Saturday, August 3, 2013

Saturday Review: Staying at Joe's

Staying at Joe’s
By Kathy Altman
Publisher: Harlequin (Superromance)
Release Date: August 6, 2013

Allison Kinkaid is in Castle Creek, Pennsylvania, only under duress, and she can’t wait to take care of business and get back to Virginia, where she belongs. Her boss in Tackett & Pike, the Washington, D. C. area PR firm where she works has charged her with convincing her former colleague and former lover Joe Gallahan to return to the company because a major client is refusing to sign unless Joe is given his account. Allison knows this may be the toughest pitch she’s ever made since she and Joe parted ways with each convinced the other was guilty of betrayal, but failure is not an option since Allison’s job and everything that depends on it are on the line.

Joe Gallahan has no regrets about leaving the D. C. firm where he garnered an impressive reputation and hefty salary but lost sight of the things that were most important. It may be too late to fulfill the dream he had shared with his brother, but Joe is renovating more than old buildings as he reclaims and restores an abandoned motel. Leaving wasn’t his choice, but going back is. Everything in him rejects Allie’s proposal that he return to his old life, but it’s not so easy to forget what the two of them were together. His motives for countering Allie’s offer of a $10,000 bonus for two months at T & P with his own proposal that she give him two weeks of hard labor on his motel restoration for his giving four weeks to the firm are mixed. He doesn’t think for a moment that city-girl Allie will last two weeks in Castle Creek, and he’s not willing to consider why he wants her there.

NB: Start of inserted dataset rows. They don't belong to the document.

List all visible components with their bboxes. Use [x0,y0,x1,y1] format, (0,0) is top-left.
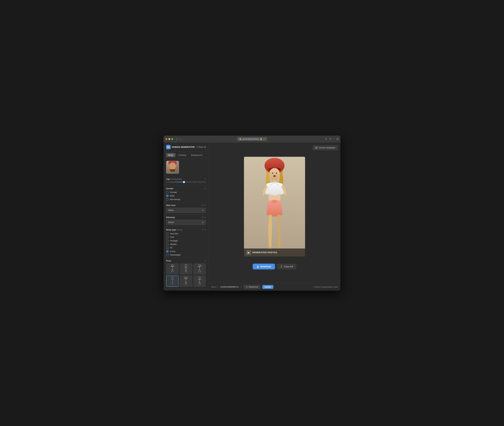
pose-item-6[interactable] [193,276,206,287]
randomize-icon [246,286,248,288]
body-very-thin-radio[interactable] [166,232,169,235]
pose-item-1[interactable] [166,263,179,275]
body-athletic-radio[interactable] [166,243,169,246]
ethnicity-chevron[interactable]: ∧ [204,216,206,218]
copy-link-button[interactable]: Copy link [277,264,297,270]
age-value: Young adult [171,178,182,180]
body-athletic[interactable]: Athletic [166,243,206,246]
body-average-radio[interactable] [166,240,169,242]
body-type-clear-icon[interactable]: ✕ [202,228,203,231]
skin-tone-clear-icon[interactable]: ✕ [202,204,203,206]
body-thin-radio[interactable] [166,236,169,239]
download-icon[interactable]: ⬇ [325,137,327,141]
seed-bar: Seed ⓘ 1284642860889119 ⎘ Randomize Upda… [209,283,340,291]
ethnicity-actions: ✕ ∧ [202,216,206,218]
skin-tone-chevron[interactable]: ∧ [204,204,206,206]
tab-background[interactable]: Background [189,153,204,157]
back-icon[interactable]: ‹ [182,138,183,140]
avatar-image [166,161,179,173]
age-slider-thumb[interactable] [183,181,185,183]
skin-tone-value: White [168,209,173,212]
fullscreen-button[interactable] [171,138,173,140]
tab-body[interactable]: Body [166,153,175,157]
gender-male[interactable]: Male [166,195,206,197]
body-fit[interactable]: Fit [166,247,206,249]
skin-tone-label: Skin tone [166,204,176,206]
pose-item-4[interactable] [166,276,179,287]
seed-info-icon: ⓘ [216,286,218,288]
svg-point-46 [276,173,277,174]
templates-grid-icon [315,146,318,149]
svg-point-30 [199,277,200,279]
svg-line-32 [198,279,200,280]
svg-line-5 [173,269,173,272]
watermark: ▶ GENERATED PHOTOS [244,248,305,256]
tab-clothing[interactable]: Clothing [176,153,188,157]
add-something-clear-icon[interactable]: ✕ [202,290,203,291]
svg-line-35 [200,281,200,284]
skin-tone-dropdown[interactable]: White ∨ [166,208,206,213]
window-icons: ⊡ ∨ ‹ [176,138,183,140]
gender-radio-group: Female Male Non-binary [166,191,206,201]
pose-item-5[interactable] [180,276,192,287]
ethnicity-dropdown[interactable]: British ∨ [166,220,206,225]
body-average[interactable]: Average [166,240,206,242]
add-something-chevron[interactable]: ∧ [204,290,206,291]
svg-line-10 [185,269,186,272]
gender-chevron[interactable]: ∧ [204,187,206,190]
app-body: HG HUMAN GENERATOR ↺ Reset all Body Clot… [164,142,340,291]
svg-point-45 [272,173,273,174]
gender-male-radio[interactable] [166,195,169,197]
body-overweight-radio[interactable] [166,254,169,256]
more-icon[interactable]: ··· [263,138,265,140]
ethnicity-clear-icon[interactable]: ✕ [202,216,203,218]
svg-line-23 [173,281,173,284]
gender-nonbinary-radio[interactable] [166,198,169,201]
person-svg [244,157,305,256]
body-curvy-radio[interactable] [166,250,169,253]
share-icon[interactable]: ⬆ [329,137,331,141]
avatar[interactable] [166,161,179,174]
pose-item-3[interactable] [193,263,206,275]
url-text: generated.photos [242,138,259,140]
skin-tone-header: Skin tone ✕ ∧ [166,204,206,206]
human-templates-button[interactable]: Human templates [312,145,338,150]
seed-label: Seed ⓘ [211,286,218,288]
age-chevron[interactable]: ∧ [204,178,206,180]
sidebar-header: HG HUMAN GENERATOR ↺ Reset all [164,142,208,152]
body-very-thin[interactable]: Very thin [166,232,206,235]
new-tab-icon[interactable]: + [333,137,334,141]
svg-point-18 [172,277,173,279]
minimize-button[interactable] [168,138,170,140]
age-header: Age Young adult ∧ [166,178,206,180]
sidebar-toggle-icon[interactable]: ⊡ [176,138,178,140]
update-button[interactable]: Update [262,285,273,289]
chevron-down-icon[interactable]: ∨ [179,138,181,140]
body-thin[interactable]: Thin [166,236,206,239]
seed-copy-icon[interactable]: ⎘ [241,286,242,288]
download-label: Download [260,265,271,268]
pose-item-2[interactable] [180,263,192,275]
pose-chevron[interactable]: ∧ [204,260,206,262]
tab-grid-icon[interactable]: ⊞ [336,137,338,141]
svg-line-20 [171,279,173,280]
gender-female[interactable]: Female [166,191,206,194]
body-curvy-label: Curvy [170,250,175,253]
dropdown-chevron-icon: ∨ [202,209,204,212]
body-curvy[interactable]: Curvy [166,250,206,253]
pose-label: Pose [166,260,171,262]
seed-value: 1284642860889119 [220,286,239,288]
download-button[interactable]: Download [253,264,275,270]
body-type-chevron[interactable]: ∧ [204,228,206,231]
close-button[interactable] [166,138,167,140]
randomize-button[interactable]: Randomize [244,285,261,289]
gender-nonbinary[interactable]: Non-binary [166,198,206,201]
report-button[interactable]: ⚠ Report inappropriate result [313,286,338,288]
body-overweight[interactable]: Overweight [166,254,206,256]
body-fit-radio[interactable] [166,247,169,249]
bottom-actions: Download Copy link [253,264,296,270]
lock-icon: 🔒 [239,138,242,140]
gender-female-radio[interactable] [166,191,169,194]
reset-all-button[interactable]: ↺ Reset all [196,146,206,148]
url-bar[interactable]: 🔒 generated.photos 🔒 ··· [237,137,267,141]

Allie rejects Joe’s proposal outright, but her boss refuses to let her rejection stand.  His instructions are for her to do whatever is necessary to bring Gallahan back to save a multimillion-dollar account or consider her own job terminated. A lot can happen in two weeks: lives can change, and hearts can break—or heal. Allie and Joe are about to discover what two weeks will mean to them.

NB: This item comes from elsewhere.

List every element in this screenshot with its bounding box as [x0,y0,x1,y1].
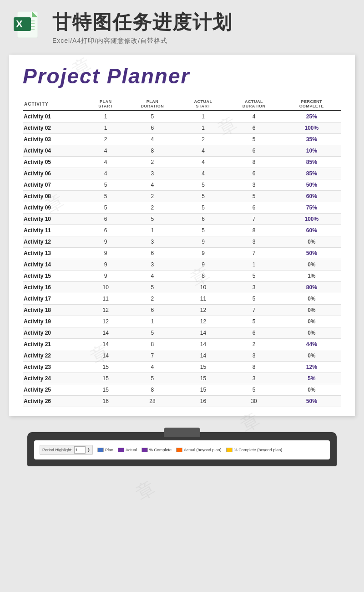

 This book is connected to Altman’s debut novel, The Other Soldier. It shares not only a setting and some characters with the earlier book but also a rare combination of high-tension conflict and genuine humor rooted in situation and characters. Allie and Joe are both damaged people with real problems that are too serious to be resolved with an I-love-you and heated encounters in bed. The passion between the two has not been weakened by almost a year apart, but it soon becomes evident to the reader and eventually to these characters however hot the fire between them raged during their three months together, they never let down the barriers and allowed themselves to be known. Allie knows Joe has a problem with alcohol, but she knows nothing of the demons in his past nor of the guilt that torments him after the devastating loss of his brother. Joe knows Allie feels responsible for her gambling-addicted mother, but he has no idea of what drives her loyalty or the extremes forms that loyalty has taken.

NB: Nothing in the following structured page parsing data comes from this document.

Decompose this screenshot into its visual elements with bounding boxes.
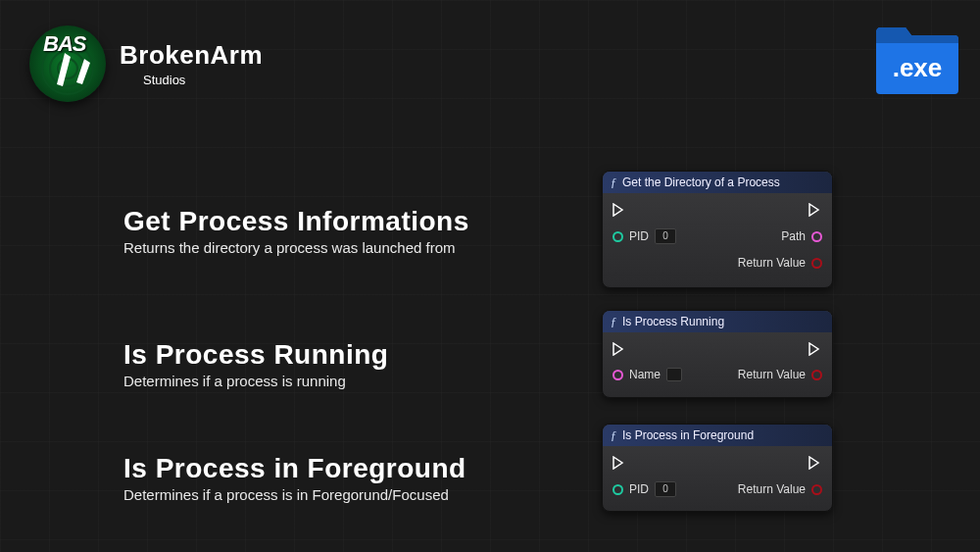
bas-logo: BAS (29, 25, 106, 102)
exec-out-pin[interactable] (808, 342, 822, 356)
name-label: Name (629, 368, 661, 381)
node-is-running-header[interactable]: ƒ Is Process Running (603, 311, 832, 332)
exec-in-pin[interactable] (612, 342, 626, 356)
section-1-title: Get Process Informations (123, 206, 469, 237)
bas-logo-text: BAS (43, 31, 85, 57)
node-get-directory-header[interactable]: ƒ Get the Directory of a Process (603, 172, 832, 193)
function-icon: ƒ (611, 176, 616, 190)
return-value-label: Return Value (738, 368, 806, 381)
section-2-title: Is Process Running (123, 339, 388, 371)
section-3-subtitle: Determines if a process is in Foregorund… (123, 486, 466, 503)
pid-input-pin[interactable]: PID 0 (612, 228, 676, 244)
return-value-output-pin[interactable]: Return Value (738, 256, 822, 270)
pid-label: PID (629, 482, 649, 496)
name-value-field[interactable] (666, 368, 682, 381)
exec-out-pin[interactable] (808, 456, 822, 470)
node-get-directory-title: Get the Directory of a Process (622, 176, 780, 189)
node-is-foreground-title: Is Process in Foreground (622, 428, 754, 442)
path-label: Path (781, 229, 806, 243)
section-2-subtitle: Determines if a process is running (123, 373, 388, 389)
exe-folder-icon: .exe (872, 18, 962, 102)
return-value-output-pin[interactable]: Return Value (738, 482, 822, 496)
section-1: Get Process Informations Returns the dir… (123, 206, 469, 256)
pid-value-field[interactable]: 0 (655, 228, 676, 244)
return-value-label: Return Value (738, 256, 806, 270)
name-input-pin[interactable]: Name (612, 368, 682, 381)
exec-out-pin[interactable] (808, 203, 822, 217)
node-get-directory[interactable]: ƒ Get the Directory of a Process PID 0 P… (602, 171, 833, 288)
brand-logo-group: BAS BrokenArm Studios (29, 25, 263, 102)
svg-marker-3 (57, 53, 71, 86)
pid-input-pin[interactable]: PID 0 (612, 481, 676, 497)
node-is-running[interactable]: ƒ Is Process Running Name Return Value (602, 310, 833, 398)
function-icon: ƒ (611, 428, 616, 443)
return-value-output-pin[interactable]: Return Value (738, 368, 822, 381)
pid-label: PID (629, 229, 649, 243)
section-3: Is Process in Foreground Determines if a… (123, 453, 466, 503)
section-2: Is Process Running Determines if a proce… (123, 339, 388, 389)
exec-in-pin[interactable] (612, 456, 626, 470)
node-is-foreground-header[interactable]: ƒ Is Process in Foreground (603, 425, 832, 446)
brand-subtitle: Studios (143, 73, 263, 87)
function-icon: ƒ (611, 315, 616, 329)
return-value-label: Return Value (738, 482, 806, 496)
node-is-running-title: Is Process Running (622, 315, 724, 328)
section-1-subtitle: Returns the directory a process was laun… (123, 239, 469, 256)
section-3-title: Is Process in Foreground (123, 453, 466, 484)
node-is-foreground[interactable]: ƒ Is Process in Foreground PID 0 Return … (602, 424, 833, 512)
brand-text: BrokenArm Studios (120, 40, 263, 87)
brand-title: BrokenArm (120, 40, 263, 71)
svg-marker-4 (76, 59, 90, 84)
exe-icon-label: .exe (893, 53, 943, 82)
exec-in-pin[interactable] (612, 203, 626, 217)
path-output-pin[interactable]: Path (781, 229, 822, 243)
pid-value-field[interactable]: 0 (655, 481, 676, 497)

Given the darkness and the demons, one would expect Staying at Joe’s to be an angsty, heart-twisting read, and there are certainly moments when that description fits. But this is also a book that features a quirky community with a delightful cast of characters ranging from a kid and a kitten to busy, bossy, big-hearted senior citizens. I loved seeing Allie and Joe reach their HEA, all the more because sometimes I wondered if they could. I was left with a satisfied sigh at the ending and a desire to return to Castle Creek to see Parker and Nat reunited with Reid and to see Marcus get his HEA.

I must add that as much as I liked the book, I was bothered by the simplistic equating of small town with healthy, wholesome values and supportive community and big city with materialism, greed, and dog-eat-dog mentality. I’d like to see characters decide they belong in a small town without writing off city life as the choice of the unredeemed. Still, this concern didn’t stop me from adding Castle Creek to my list of terrific small towns and Kathy Altman to my list of authors to keep an eye on for upcoming releases.


The popularity of small-town romances seems to have passed the trend stage and settled into an established sub-genre. Why do you think small-town settings are so appealing? Have you reached the point where you would like to see big-city settings get more attention?